Saturday, June 23, 2007

Top 5 Videogames You Have Never Played

5. Front Office Football (2007)

If you are like me, you would love to manage a pro football team. The only popular video game out there right now, Madden has some serious issues for franchise mode. I won't go to in depth, but I often find some nobody breaks the single season rushing record (often its Julius Jones of Dallas) in the first season and that after about 10 seasons, there is often not a single quarterback with a rating over 82 except yours. This is where Front Office Football steps in. Sure, its not flashy at all and not the best party game (it has no graphics and no sounds), but it is the most realistic game out there for running a pro football team. The game is only marginally fun solo, but the multiplayer leagues out there are very intense (for a text and numbers game). So check it out.
Links:
http://www.solecismic.com/index.php Where to get it, or at least try out the free demo.
http://fof.sportplanet.gamespy.com/ Lists all the leagues out there.

4. Bushido Blade 1 & 2 (1997 & 1998)

Bushido Blade is one of my favorite fighting games because unlike others where you must learn some weird strings of button presses to do a totally fantastical fireball, this game was very quick to pickup but hard to master. The games also have no health bar, because, well, they thought that since one well-placed slash of a sword would kill you in real life, it would do the same in the game. Now Bushido Blade 2 had more characters and weapons (how fun it was to play as the guy with the gun while your opponent had no idea what was laid in store for them), and multiple subgames but Bushido Blade 1 gets my vote because, for reasons unbeknownst to me, the developer decided to tone down the cool location-specific-injury feature in the sequel.
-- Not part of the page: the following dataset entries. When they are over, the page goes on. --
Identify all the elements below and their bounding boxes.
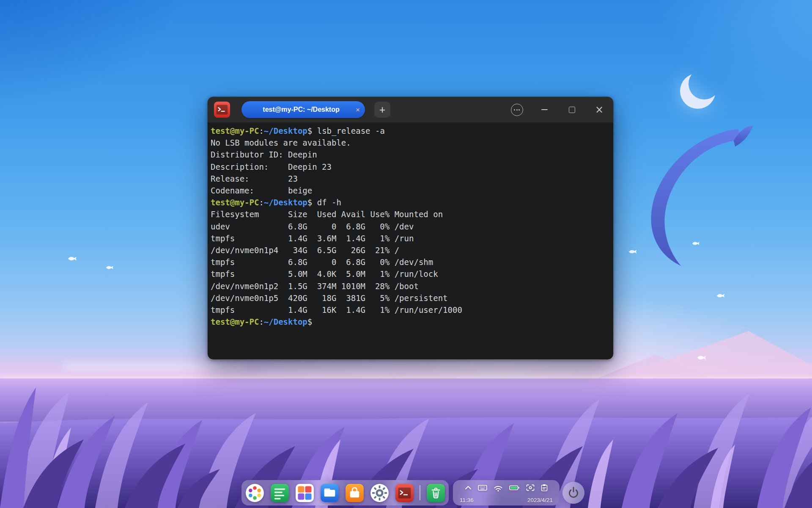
dock-app-app-grid[interactable]: [295, 483, 314, 502]
dock: [241, 480, 449, 505]
prompt-line: test@my-PC:~/Desktop$ lsb_release -a: [211, 125, 611, 137]
fish-icon: [697, 355, 708, 361]
output-line: tmpfs 1.4G 3.6M 1.4G 1% /run: [211, 232, 611, 244]
dock-app-file-manager[interactable]: [320, 483, 339, 502]
power-button[interactable]: [562, 482, 584, 504]
keyboard-icon[interactable]: [478, 484, 487, 491]
terminal-window: test@my-PC: ~/Desktop × + × test@my-PC:~…: [207, 97, 614, 360]
clipboard-icon[interactable]: [541, 484, 548, 491]
screen-capture-icon[interactable]: [526, 484, 535, 491]
tab-close-icon[interactable]: ×: [356, 106, 360, 113]
maximize-icon: [569, 107, 575, 113]
system-monitor-icon: [270, 483, 289, 502]
system-tray: 11:36 2023/4/21: [453, 480, 560, 505]
output-line: /dev/nvme0n1p2 1.5G 374M 1010M 28% /boot: [211, 280, 611, 292]
cloud: [440, 361, 592, 366]
output-line: tmpfs 6.8G 0 6.8G 0% /dev/shm: [211, 256, 611, 268]
control-center-icon: [370, 483, 389, 502]
output-line: udev 6.8G 0 6.8G 0% /dev: [211, 221, 611, 232]
clock-time[interactable]: 11:36: [460, 497, 474, 503]
prompt-line: test@my-PC:~/Desktop$ df -h: [211, 196, 611, 208]
app-grid-icon: [295, 483, 314, 502]
battery-icon[interactable]: [509, 484, 520, 491]
terminal-icon: [395, 483, 414, 502]
output-line: No LSB modules are available.: [211, 137, 611, 149]
terminal-titlebar[interactable]: test@my-PC: ~/Desktop × + ×: [208, 97, 613, 122]
output-line: /dev/nvme0n1p5 420G 18G 381G 5% /persist…: [211, 292, 611, 304]
terminal-output[interactable]: test@my-PC:~/Desktop$ lsb_release -aNo L…: [208, 122, 613, 360]
output-line: Description: Deepin 23: [211, 161, 611, 173]
dock-app-launcher[interactable]: [245, 483, 264, 502]
dock-app-trash[interactable]: [426, 483, 445, 502]
mountain-illustration: [592, 325, 812, 380]
maximize-button[interactable]: [562, 97, 582, 122]
power-icon: [567, 486, 580, 500]
terminal-tab[interactable]: test@my-PC: ~/Desktop ×: [241, 101, 365, 118]
close-button[interactable]: ×: [590, 97, 609, 122]
dock-app-app-store[interactable]: [345, 483, 364, 502]
moon-icon: [675, 68, 721, 114]
minimize-icon: [541, 109, 548, 110]
fish-icon: [716, 293, 727, 298]
tab-title: test@my-PC: ~/Desktop: [249, 106, 353, 113]
fish-icon: [692, 241, 701, 246]
output-line: Release: 23: [211, 173, 611, 185]
minimize-button[interactable]: [535, 97, 554, 122]
prompt-line: test@my-PC:~/Desktop$: [211, 316, 611, 328]
output-line: Filesystem Size Used Avail Use% Mounted …: [211, 208, 611, 220]
output-line: tmpfs 1.4G 16K 1.4G 1% /run/user/1000: [211, 304, 611, 316]
dock-app-control-center[interactable]: [370, 483, 389, 502]
cloud: [63, 363, 245, 370]
fish-icon: [628, 249, 639, 254]
chevron-up-icon[interactable]: [465, 486, 472, 490]
file-manager-icon: [320, 483, 339, 502]
launcher-icon: [245, 483, 264, 502]
whale-illustration: [613, 123, 753, 269]
terminal-app-icon: [214, 101, 230, 118]
dock-app-terminal[interactable]: [395, 483, 414, 502]
output-line: /dev/nvme0n1p4 34G 6.5G 26G 21% /: [211, 244, 611, 256]
wifi-icon[interactable]: [494, 484, 503, 491]
trash-icon: [426, 483, 445, 502]
output-line: tmpfs 5.0M 4.0K 5.0M 1% /run/lock: [211, 268, 611, 280]
ellipsis-icon: [511, 104, 523, 116]
clock-date[interactable]: 2023/4/21: [527, 497, 553, 503]
window-menu-button[interactable]: [507, 97, 527, 122]
output-line: Distributor ID: Deepin: [211, 149, 611, 160]
app-store-icon: [345, 483, 364, 502]
output-line: Codename: beige: [211, 185, 611, 196]
dock-separator: [420, 485, 420, 500]
fish-icon: [106, 265, 115, 270]
fish-icon: [68, 256, 79, 262]
new-tab-button[interactable]: +: [374, 102, 390, 118]
dock-app-system-monitor[interactable]: [270, 483, 289, 502]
Anyways, these games are only for the PS1.

3. Iron Tank (1988)

This old gem for the NES is so much fun. It was probably my favorite game as a child. You travel across beaches, fields, bridges, and cities trying to destroy Nazis in your awesome tank. The gameplay is very simplistic but that is what makes it so beautiful and fun. The allows you to get powerups and the coolest part is that you can drive one way while shooting the cannon in a different direction (which does take a little time to get used too). Anyways try it. You can probably find it on any ROM site.

2. Master of Magic (1994)

For those fans of Master of Orion, they should check out Master of Magic. Its made by the same guy (Steve Barcia), but unlike MoO, MoM plays in a fantasy world (obviously). The game is very deep with multiple worlds, tons of spells ranging from summons to global enchantments to combat spells to etc... The player can attack other wizards, neighboring neutral cities, magical nodes, castle ruins, and dungeons just to name a few. Its a very fun and replayable game. The only problem is that the A.I. is a tad dated and often predictable and changing the difficulty level only changes the starting spells the enemy wizards have. Check it out though, you might just like it.
Links:
http://www.the-underdogs.info/game.php?id=687 More info on it and download (you might need DOSBox to play it)

1. Covert Action (1990)

To many videogame buffs, especially those who love strategy games such as Cilivization, Sid Meier is a god. However, very few people tend to look for his older stuff, which is likewise very ingenious. Covert Action is a very replayable action game where you play a James Bond-like character who must stop some crime. The game never gets old as it has so many different parts to it, whether its the puzzles that incorporate wiretapping, trying lose a car thats following you, decrypting messages, or breaking into the badguys headquarters and busting some heads. The plot is randomly generated each time so each mission will feel different.